Published online by Cambridge University Press: 27 September 2018
Introduction
French law addresses precontractual negotiations as a relationship that may be regulated by law. The idea of legal duties imposed on the parties once they enter into negotiation is rooted in the views of Saleilles, who came up with a concept of responsabilité précontractuelle (precontractual liability) in 1907. In a manner innovative for his time, Saleilles suggested that the mere process of negotiations inevitably binds negotiating parties together by practical, social, and moral links. He advocated that breaking these ties should be qualified as a tort and lead to precontractual liability.
Subsequently, legal regulation of the precontractual period has attracted considerable attention in the French literature. The interest has been further revived with the drafting of the PECL and DCFR and the projects of reforming the French law of obligations.
Since the nineteenth century, precontractual liability has become a usual concept in French law. However, it was scarcely incorporated in legal texts, the main source of French law. This concept was not incorporated into the Code civil. The regulation of precontractual relations was based on general principles of the law of obligations and the ‘praetorian’ judge-made rules. Since the adoption of the Napoleonic Code two centuries ago, French courts have come some distance in interpreting its provisions in the context of practical changes. Over the years of application and interpretation of the Code civil, judges have developed standards of conduct to be respected by the parties during negotiations. These standards have been referred to as ‘particularly rigorous ethics of negotiations’. The sanction for their breach is a liability in tort.

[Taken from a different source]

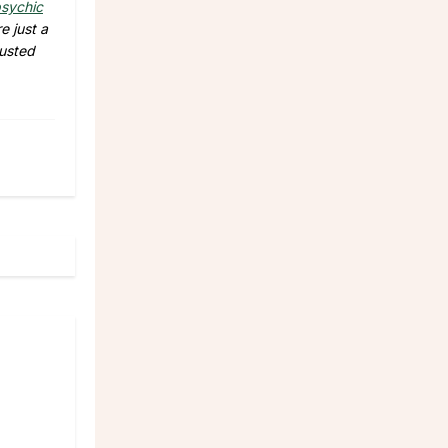
sychic
e just a
rusted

French case law or, to use the exact term, jurisprudence has not confined the legal regulation of negotiations to precontractual liability in tort. In French law, parties may organize negotiations contractually. During the last few decades, French judges and scholars have become receptive to the practice of creating various precontractual documents. Drawing on the general provisions of contract law, they have recognized a plethora of avant-contrats, including the project of contract, agreement in principle, pre-emption agreement, promise to contract and others. The validity of these documents is underpinned by the distinction made in French scholarship and case law between the future contract and the process of negotiations towards this contract. It is the process of negotiations that is privatized by contractual obligations.